Richard Botto (Stage 32) speaking at AFM on independent film financing with Rebecca Cammarata (Stay Gold Features), Paul Hanson (Covert Media), Ben Stillman (Black Bear Pictures), Russell Levins (Route One Entertainment)

RB: It’s a great question. I have so many lines in the water, you know, there’s Stage 32 and then there’s all my creative pursuits, other business interests as well. I’m still writing. I’m still producing. I have a film that’s in development right now that’s being financed by Covert Media and and packaged and cast by CAA, and that’s something to be excited about. And there’s another script that’s being pushed around, and three things I’m producing that are in various stages of development. It’s always inspiring to be around people that are doing it, and I think that’s again part of the mission of the site to begin with.

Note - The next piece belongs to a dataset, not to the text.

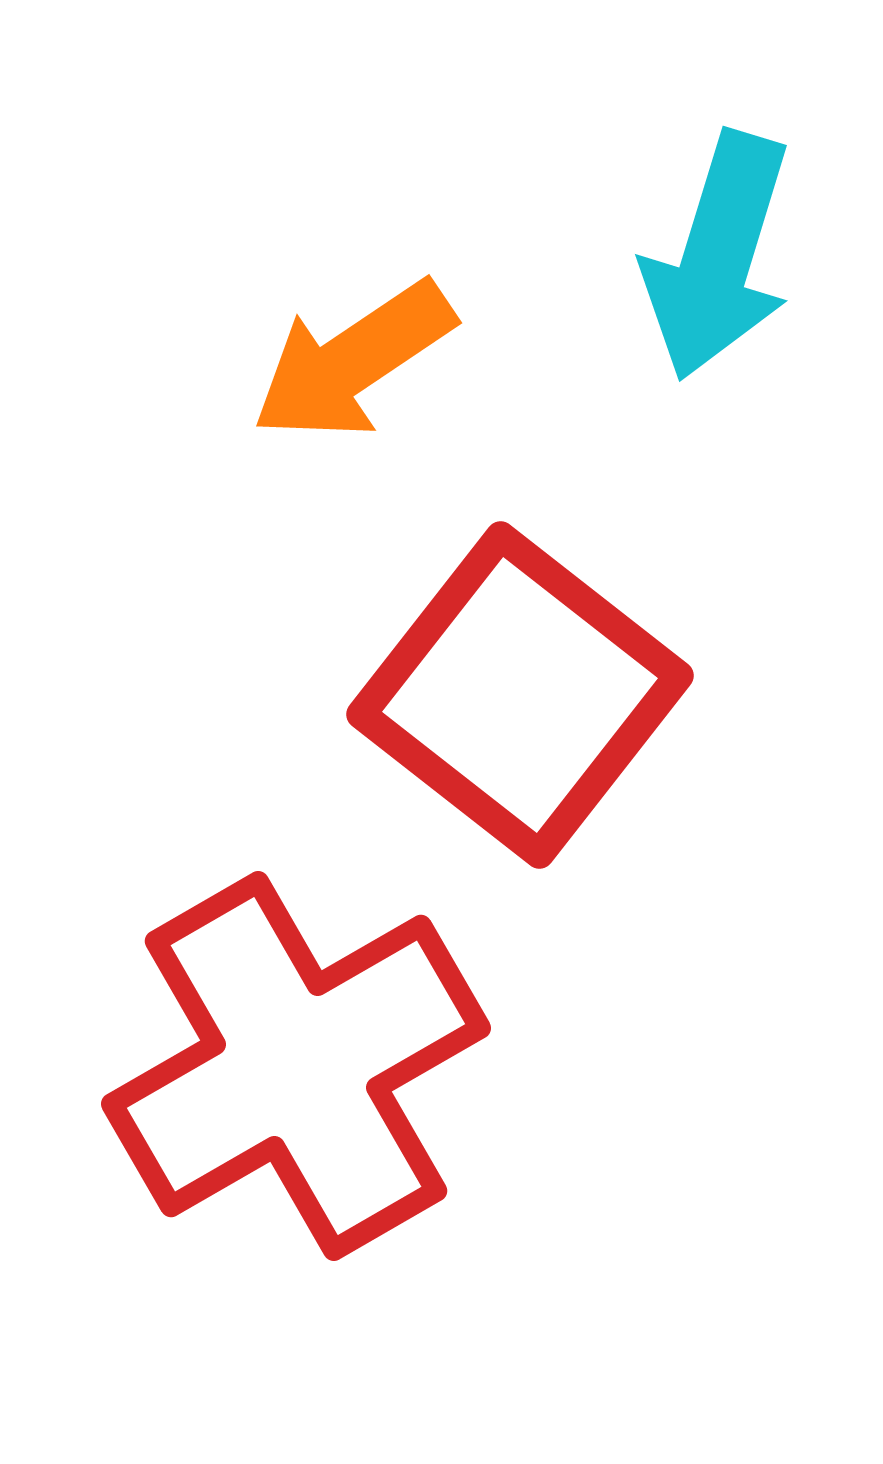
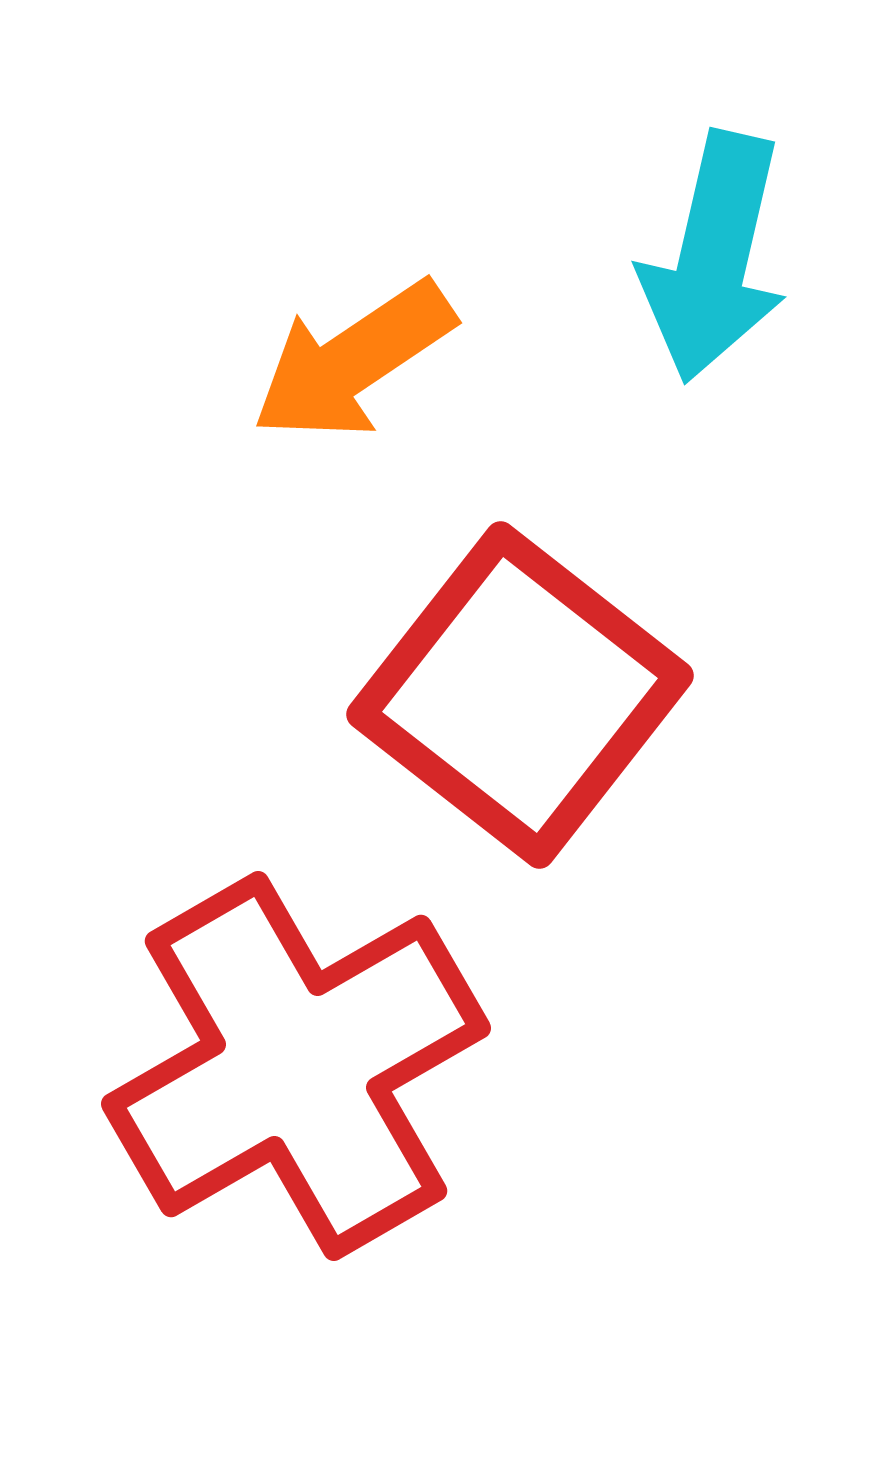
cyan arrow: moved 4 px left, 1 px down; rotated 4 degrees counterclockwise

But I mean, to be where we are six years as a brand for Stage 32 and to be recognized by so many established brands within the industry and to have so many people perusing us for a variety of different initiatives and partnerships—that’s really rewarding as well.

You know, I think it is a little bit of being on the journey. We know where we want to go, but we also know that this business changes so rapidly. We just want to be at the forefront of all of it and make sure we’re working with the people who are at the forefront of all of it. And we feel if we do that than a lot of the rest will take care of itself.